If No One Has Told You...

I woke up in the middle of the night, ugh I feel sick…,I thought as I reached for the water on my nightstand. I noted the early morning hour while I resisted the temptation to pick up my phone and peruse social media. My oblivious self from earlier was now fully aware of all the Super Bowl food I had consumed that day. As I rolled over to my side, my irrational, tired self shown its true colors, when it berated me for eating all the food I ate, while lying there in sour stomach shame. I remembered passing by a mirror earlier during the Super Bowl (during a quick walk by) and picking apart my arms, my stomach, and feeling like I had failed myself because I had no self control. In that moment in bed, I reached down, felt my stomach and shamefully tried to conquer my negative thoughts while drifting back to sleep.

Each and every one of us has something that they don’t particularly like about their outward appearance—whether it be their weight, their arms, legs, a mole or birthmark, their hair, and so on. Sadly, I have two friends that struggle with bulimia and while I’ve never been there, I partially understand what is capable of driving them to that point. There are days that I feel like I have no self control. I tell myself I’ll start over in the morning and be good. Then, tomorrow comes and goes and it begins again, the day after. Like a vicious cycle. 

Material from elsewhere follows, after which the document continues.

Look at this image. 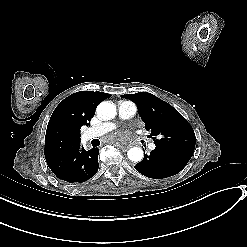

Because we live in such a grueling, image driven world, there are days that I wake up and still feel like I'm not good enough. I'm positive that I'm not the only one that struggles with these very real thoughts. Body dysmorphia IS real and it’s so difficult to get past. It's easy to listen to the negative thoughts in your brain and tell yourself straight.up.lies.: you’ll never be good enough, you’ll never be skinny enough, you’ll never be muscular enough, etc. And with that, today, I fought sadness. I got out bed thinking I wasn’t skinny enough. I walked past the scale with dread, didn’t bother to look in the mirror and did my best to press forward and not think about it.  

BUT, while I may have those really vulnerable and raw days, I surround myself with friends who will recognize this and lift me up. They remind me that no one is perfect, that every person on this earth isn’t 100% satisfied with their body and would change something, if they could. Oddly enough, a friend happened to text me about diets, about not wanting to feel shame with every bite of dessert and indulgent food. We had a conversation that I didn't know I needed to hear…until I heard it:
“…everyone carries weight differently…everyone looks so incredibly different… and the people who know you the best, will LOVE you, for you! YOU ARE BEAUTIFUL!! …and you literally look awesome!!!”

That's all it took to turn my day around! As cliche as it sounds, life isn’t about beating yourself up, it’s about acknowledging that none of us has ever done this before and each day is a gift, truly. It’s remembering that we don’t have to be perfect or fit into a mold. So, if no one has told you today: YOU are beautiful. YOU are enough. YOU are loved.

 

3 comments

Thank,you! You ARE enough, you ARE loved❤️

Denise February 05, 2019

You and your sisters are amazing !!! You uplifted me today, when I read this! I have Lupus, RA, ulcerative colitis, asthma and a few other diagnoses and most days feel horrible! My hair is thinning, I’m carring more weight than I should. Each day ,I’ try to do better than the day before. I know GOD is in control and I am loved by my husband, 4 children, daughter in law and son in laws, 8 grandchildren and another on the way, so I need to remember the gifts I have been given and be so grateful because I am blessed! So are you!!!! 💜

Wsnda Jolley February 05, 2019

We all need to give ourselves this daily reminder, we are enough!